This randomized clinical trial compared postoperative discomfort after onychectomy in cats receiving either transdermal fentanyl (TDF) applied 18 to 24 hours before surgery or intramuscular injection of butorphanol at the time of sedation and at 0, 4, 8, and 12 hours after surgery. Cats were between 2.2 kg (4.84 lb) and 4.3 kg (9.46 lb) and scored for pain at 2, 4, 8, 12, 24, 36, and 48 hours after surgery. Observers were trained and consistent relative to one another and within their own observations. In addition to subjectively scoring pain, investigators measured TDF and butorphanol using plasma cortisol concentration as an objective index.
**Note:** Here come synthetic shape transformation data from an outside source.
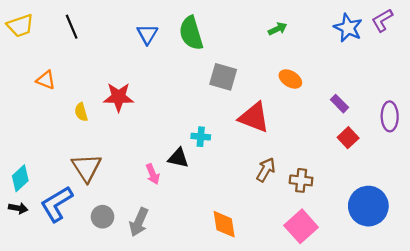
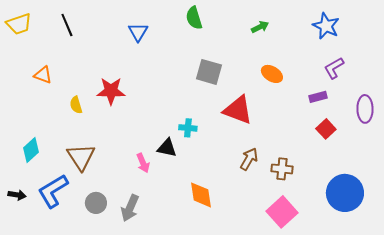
purple L-shape: (382, 20) -> (334, 68), moved
green semicircle: (191, 33) -> (194, 18), moved, size x0.7
purple rectangle: (339, 104) -> (318, 97), turned -60
cyan diamond: (20, 178) -> (31, 150), moved
orange diamond: (224, 224) -> (201, 195), moved

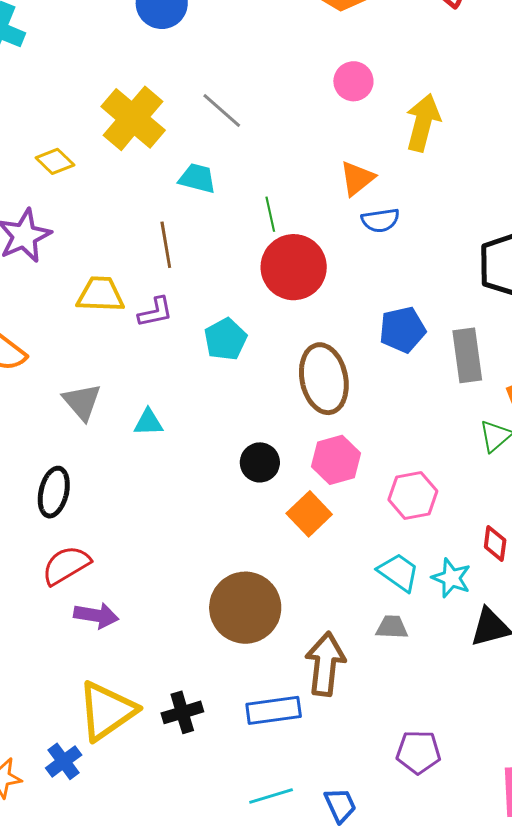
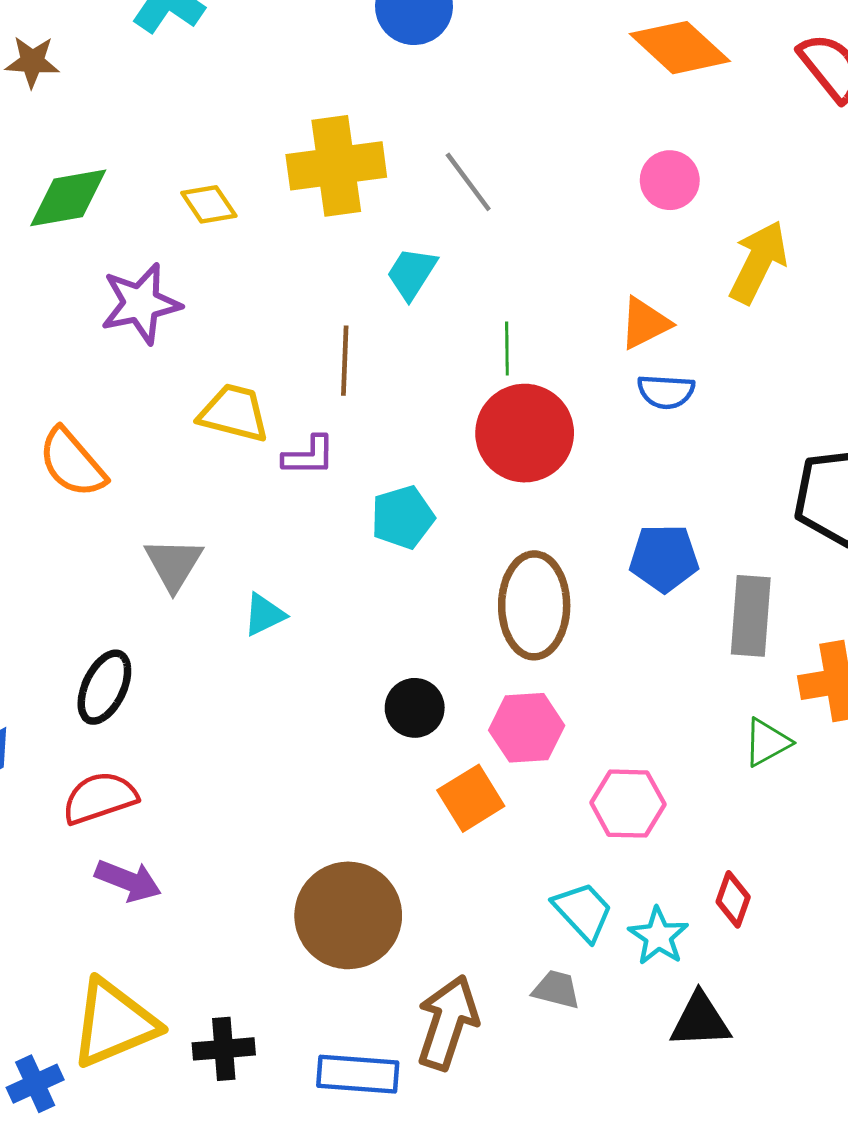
yellow cross: (133, 118) -> (336, 166), turned 30
cyan trapezoid: (197, 178) -> (412, 273), turned -84
cyan triangle: (148, 422) -> (264, 615), turned -36

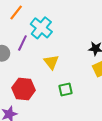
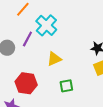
yellow triangle: (51, 62) -> (54, 59), turned 42

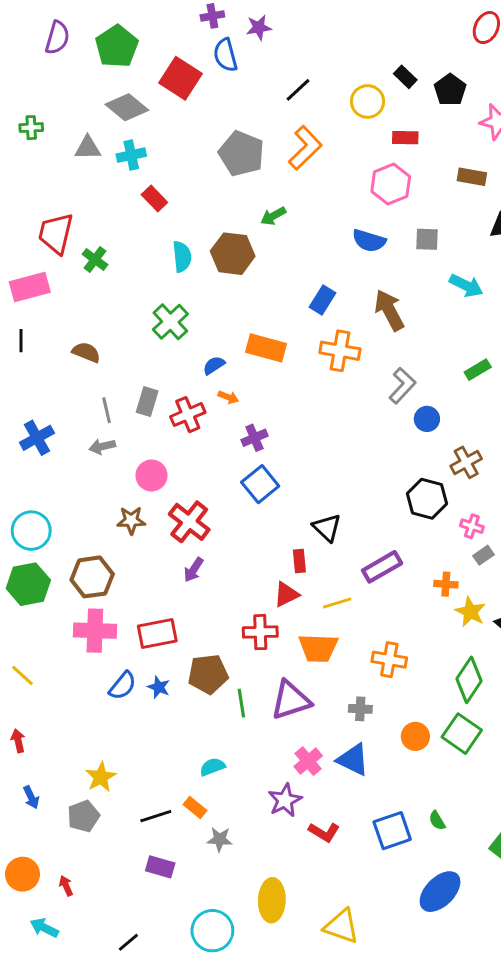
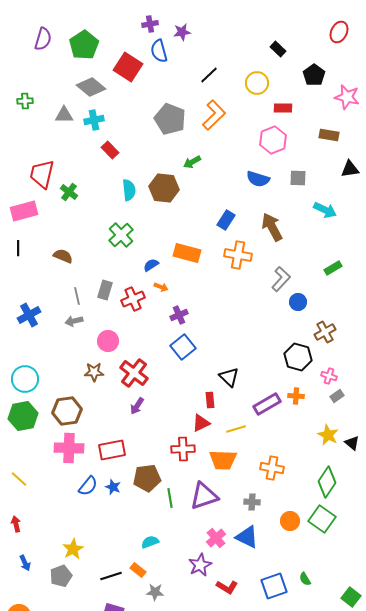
black rectangle: (405, 77) -> (278, 49), moved
orange cross: (446, 584) -> (296, 396), moved

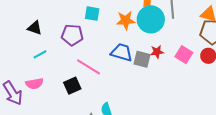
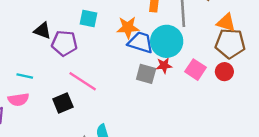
cyan circle: (151, 19) -> (167, 41), moved
black triangle: (35, 28) -> (42, 31), moved
blue trapezoid: (122, 52) -> (141, 42), moved
cyan line: (40, 54) -> (25, 76), moved, turned 40

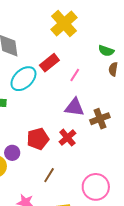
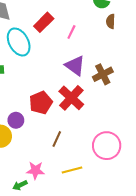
cyan ellipse: (23, 79) -> (19, 42), turned -68
purple triangle: (74, 107) -> (75, 66), turned 35
red cross: (67, 138) -> (71, 98), size x1.4

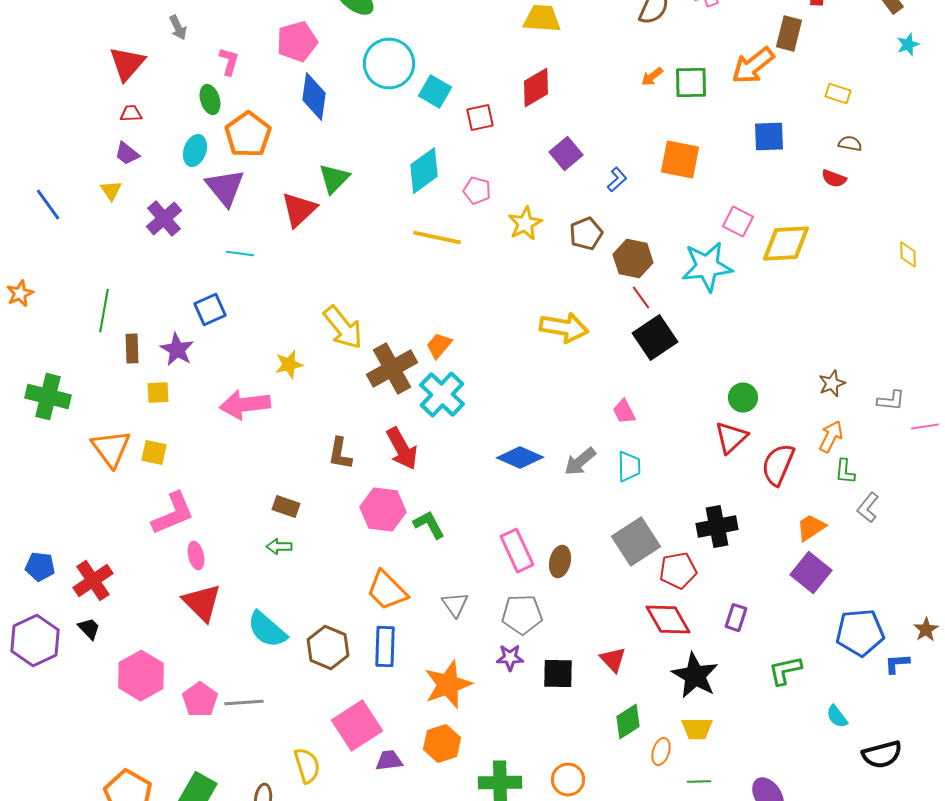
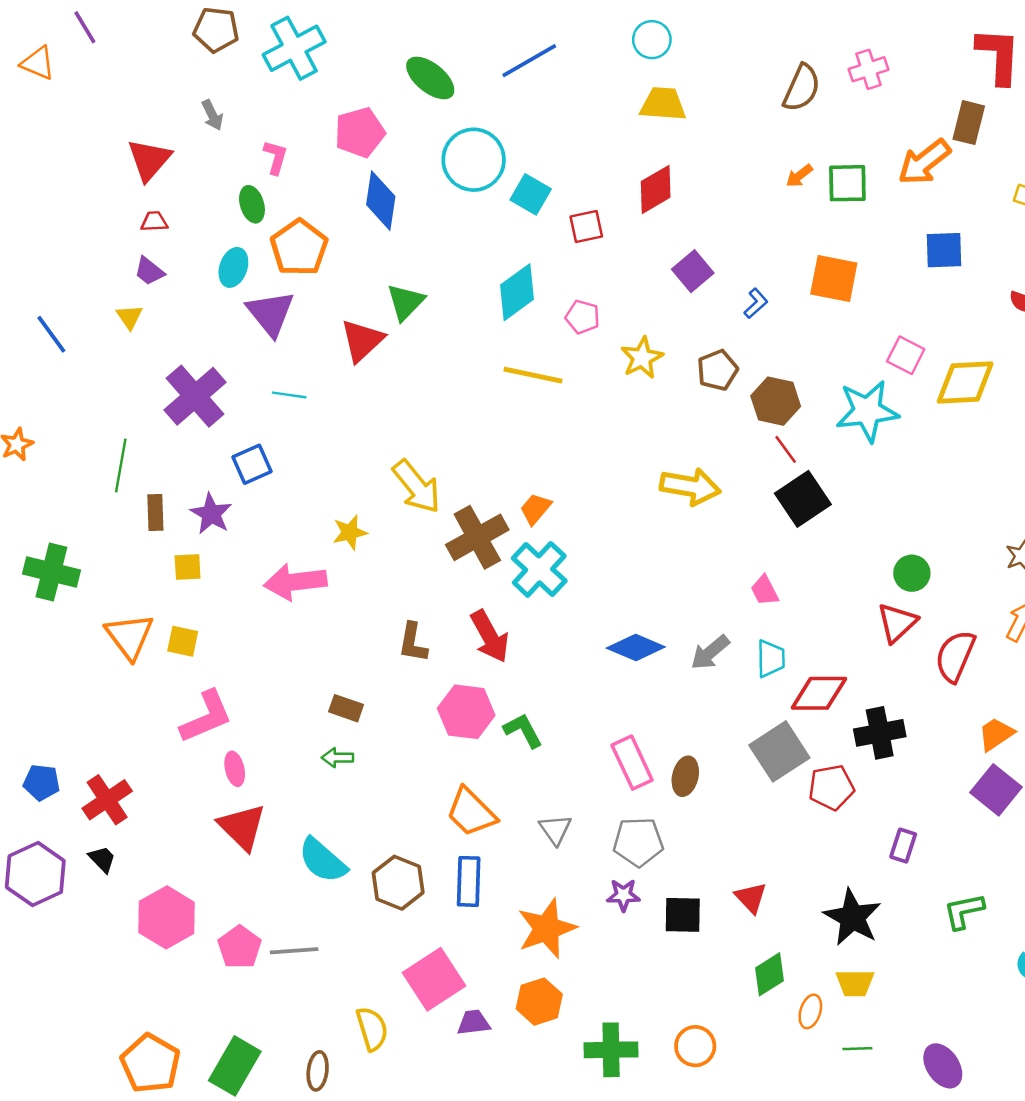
purple cross: (164, 219) -> (195, 396), moved, size x1.4
red diamond: (668, 620) -> (819, 693), moved, turned -60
Results indicated that plasma cortisol may not be a consistent measure of analgesic efficacy in cats. It had been hypothesized that TDF would provide more effective and longer lasting analgesia; however, results indicated that both analgesics provided similar relief or lack thereof for 12 hours after surgery. TDF showed a lower pain score only at 8 hours after surgery. The primary advantages for TDF were providing continuous noninvasive delivery that was easy to apply and well tolerated, although subjectively cats in this group were rated as friendlier than cats in the butorphanol group. Its main drawback is that TDF is twice as expensive as butorphanol. 

COMMENTARY: This research compares postoperative discomfort in cats with TDF versus butorphanol and reports that there was not a significant difference in pain relief between the two. Preference and cost would seem to dictate which to use among these choices.

Comparison of transdermal administration of fentanyl versus intramuscular administration of butorphanol for analgesia after onychectomy in cats. Gellasch KL, Kruse-Elliott KT, Osmond CS, Shih ANC, Bjorling DE. JAVMA 220:1020-1024, 2002.